The writer who happens to be a genius—the archetype is Shakespeare—is in love with his words, his story and his people. Wallace—the reverse archetype—surely knew as much about words, stories and people as any writer would ever need to know, but he gave his deepest love to his ideas about them. If the endlessly self-analytical Hamlet had been a writer (aside from that "speech of some twelve or fifteen lines" he composes to insert in "The Murder of Gonzago," the play within the play), he would have written far more like Wallace than like Shakespeare. Hamlet says that "I could be bounded in a nutshell and count myself a king of infinite space, were it not that I have bad dreams"; it's a line that the author of "Infinite Jest" must have taken deeply to heart. Wallace's encyclopedic self-reflexiveness made his work, at its best, a wonder of the literary world, and at its worst, nearly unreadable. In his recent study "How Fiction Works," the critic James Wood grants Wallace's seriousness of purpose: "His fiction prosecutes an intense argument about the decomposition of language in America, and he is not afraid to decompose—and discompose—his own style in making us live through this linguistic America with him." Yet, Wood argues, in channeling the "debased, vulgar, boring" argot of our times, Wallace's late prose sometimes becomes indistinguishable from what it parodies. And even the far more sympathetic critic Wyatt Mason, in reviewing "Oblivion" for the London Review of Books, concluded that while Wallace "has the right to write a great book that no one can read except people like him," but that "it might not be the worst thing in the world, next time out, when big novel number three thumps into the world, were he to dig deeper, search longer, and find a more generous way to make his feelings known."
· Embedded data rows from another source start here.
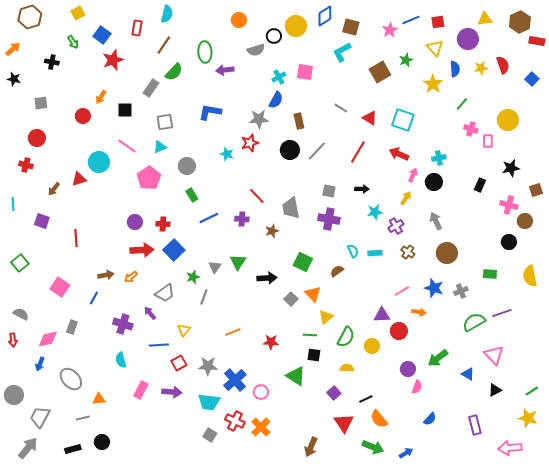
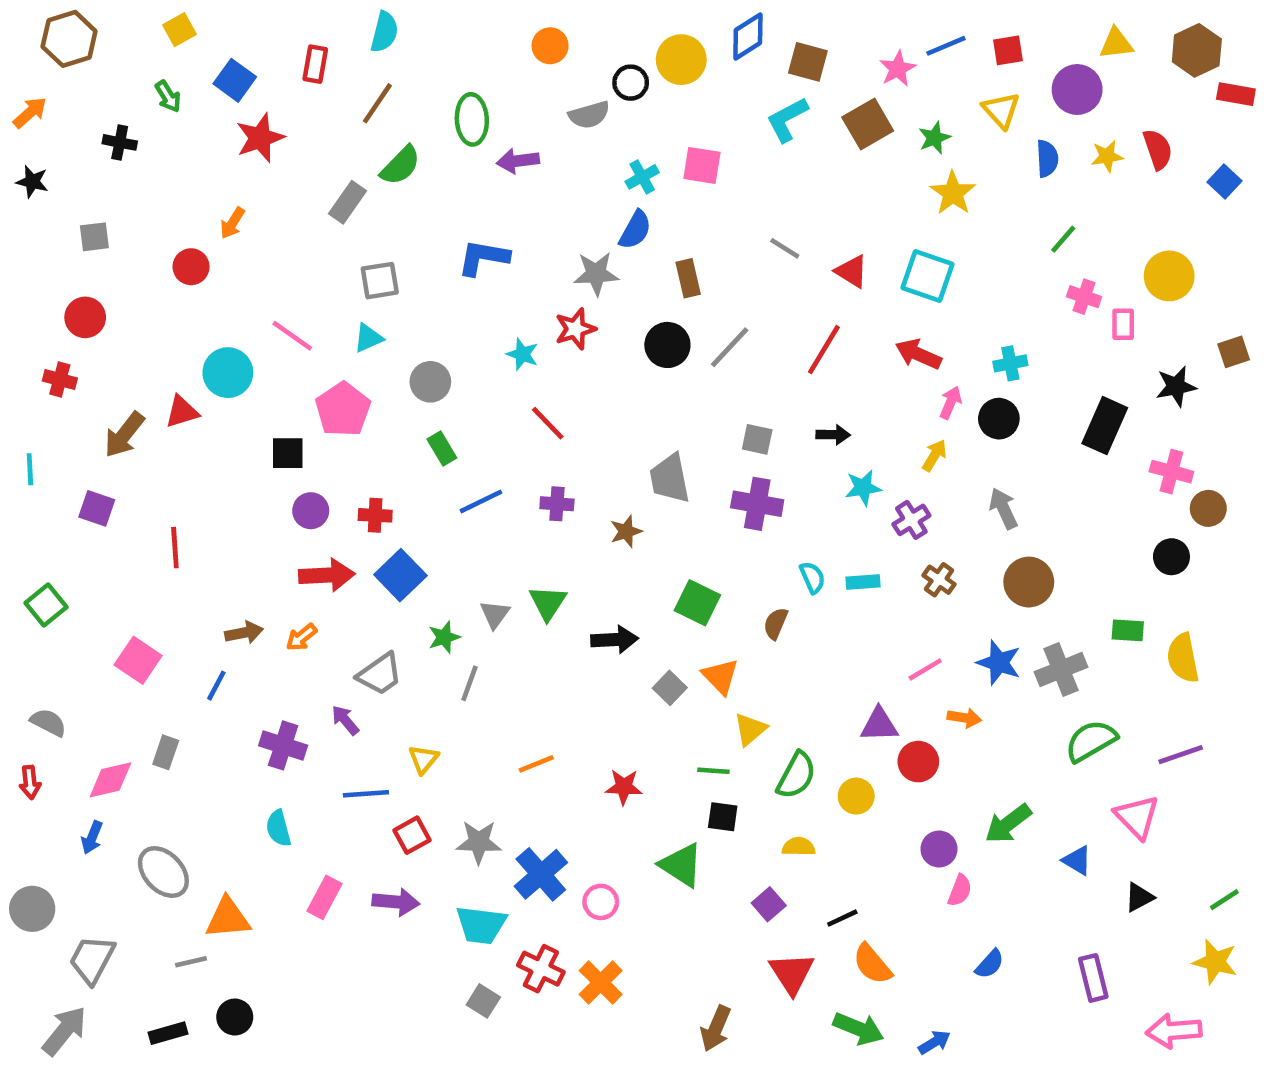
brown square: (380, 72) -> (868, 124), moved
yellow star: (433, 84) -> (953, 193), moved
black square: (125, 110) -> (288, 453), moved
black rectangle: (480, 185) -> (1105, 426), size x1.6
brown arrow: (54, 189) -> (124, 435), size x1.5
brown square: (536, 190) -> (1234, 352), moved
red line: (257, 196) -> (548, 423), moved
brown semicircle: (337, 271) -> (776, 623), turned -32
yellow semicircle: (530, 276) -> (1183, 658), moved
gray cross: (461, 291) -> (1061, 669), size x1.5
purple line: (502, 313) -> (1181, 755), moved
orange triangle: (99, 399) -> (228, 918), size x1.5

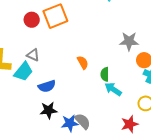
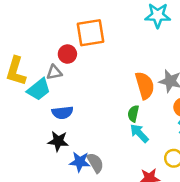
red circle: (32, 20) -> (67, 54), moved
gray triangle: (33, 55) -> (54, 72), turned -48
orange semicircle: (83, 63) -> (145, 85), moved, size x1.6

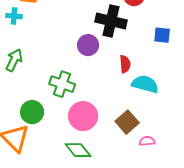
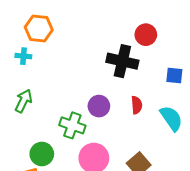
purple circle: (88, 45) -> (99, 106), moved
cyan semicircle: (145, 84) -> (171, 118), moved, turned 40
We'll never get that third novel now—had he even started one?—so we'll have to take Wallace's achievement as it is, not as we might have wanted it to be. Is it enough? No. But would it ever have been enough? He sought to empty out the infinite within himself—a heroically hopeless enterprise. "What if all the infinitely dense and shifting worlds of stuff inside you every moment of your life turned out now to be somehow fully open and expressible afterward, after what you think of as you has died," the narrator of "Good Old Neon" speculates in his last moments, "because what if afterward now each moment itself is an infinite sea or passage of time in which to express it or convey it . . . ?" It's the writer's version of the Beatific Vision—and it sounds like a lot of work. "The rest is silence," says the dying Hamlet—these are his last words to us. But Wallace was no quietist: in his writing, at least, he never stopped wrestling with the "terrible master" in his own skull. Even beyond this life, he seems to have found silence unimaginable.